Костры они опасались разводить, дабы не выдать себя; впрочем, это им и не требовалось: сухарям да орехам всё равно готовка не нужна. Сидя под зелёным шатром кустов, сёстры-ведуньи, их дочери и Боско с хрустом грызли питательные плоды лещины, то и дело замирая: не слишком ли громкие звуки издавали их челюсти, перемалывая орехи и сушёный хлеб? Не услышит ли их чуткое ухо навьи?

Голубу послали за водой к ручью. Перед тем как наполнить кувшин, девушка вдохнула полной грудью позднелетнюю лесную грусть, уловила краем уха одинокий плач кукушки.

– Кукушка, кукушка, сколько мне жить осталось? – с щемящей тоской под сердцем шёпотом спросила Голуба.

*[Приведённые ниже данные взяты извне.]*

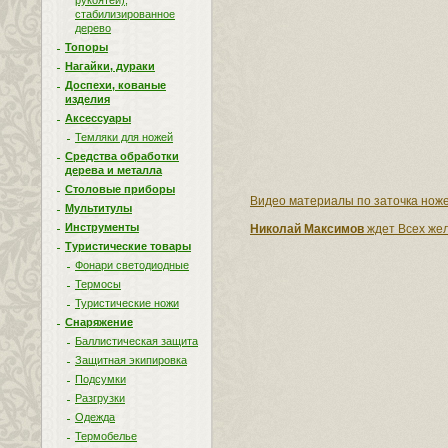
рукоятей),
стабилизированное
дерево
Топоры
Нагайки, дураки
Доспехи, кованые
изделия
Аксессуары
Темляки для ножей
Средства обработки
дерева и металла
Столовые приборы
Видео материалы по заточка ноже
Мультитулы
Инструменты
Николай Максимов
ждет Всех жел
Туристические товары
Фонари светодиодные
Термосы
Туристические ножи
Снаряжение
Баллистическая защита
Защитная экипировка
Подсумки
Разгрузки
Одежда
Термобелье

Далёкое, гулкое «ку-ку» смолкло. Горчащий холодок наполнил грудь Голубы, но она отмахнулась от эха тревоги, зазвеневшего между стволов. Глупость все эти приметы…

– Ох! – вырвалось у неё.

Черпая воду, она в задумчивости не заметила, как обронила вышитый платочек, и небыстрое, но властное течение лесного ручья подхватило кусочек льняной ткани и понесло его прочь – туда, где остановилась на отдых Северга. Спотыкаясь, путаясь в траве и оскальзываясь на камнях, девушка погналась за платочком, но дотянуться до него уже не сумела даже палкой.

– Ф-фу, – пропыхтела Голуба, растерянно останавливаясь. – Ещё этого не хватало…

Оставался только плащ из волшбы и поток живого ветра, который она и призвала себе на помощь. Раскинулись руки-крылья, тело стало щекотно лёгким и взмыло над водой, отражавшей зелень лесного шатра с тёмными прожилками ветвей, и крючковатый клюв схватил улику, которая могла бы выдать их всех с головой.

– Что-то долго ты, – хмуро буркнула мать, принимая у Голубы кувшин, полный свежей, холодной воды. – Тебя только за смертью и посылать…

Снова кукушечье молчание аукнулось в груди.

– Мы правда все умрём, закрывая Калинов мост, матушка? – Впрочем, ответ холодным дождём скрёбся в сердце Голубы.

– Почто спрашиваешь, коли сама знаешь? – угрюмо блеснула мать глазами из-под сурово сведённых бровей. – Вся наша сила уйдёт на закрытие, все души целиком будут потрачены, чтобы воздвигнуть над проходом нерушимые скалы. Только эти камни и останутся от нас.

Жизнь мелела, как пересыхающий ручей, деревья прощально дышали тенистой прохладой, и даже птицы погрузились в торжественно-скорбное молчание. Сколько ударов сердца, сколько шагов им осталось? Не давала ответа лесная чаща, призадумались цветы, роняя росистые слёзы… Сурово молчала Дубрава, сосредоточенно и отстранённо пряча взгляд в инее ресниц; она, должно быть, уже приготовилась принести себя в жертву, а сердце Голубы отчаянно рвалось из груди, хотело ещё жить и биться. И любить.

Долго коптил костёр Северги. Сдвинув его с камней, она достала испёкшиеся потроха и ела их, отрезая кусочки, а Голуба-сова, взгромоздившись на ветку, больше всего на свете желала сидеть рядом и брать зубами мясо с этого ножа, а потом уснуть с навьей под одним плащом. Ей хотелось сорвать с себя пелену невидимости, соскочить в траву в людском облике и рассыпать своё сердце тысячей сверкающих росинок, но Северга не должна была знать, что они рядом и следят за ней. Всё, что ей оставалось – это пить взглядом молоко седины с её волос и тихонько посылать со своих губ ветерок дрёмы, заставляя веки Северги тяжелеть.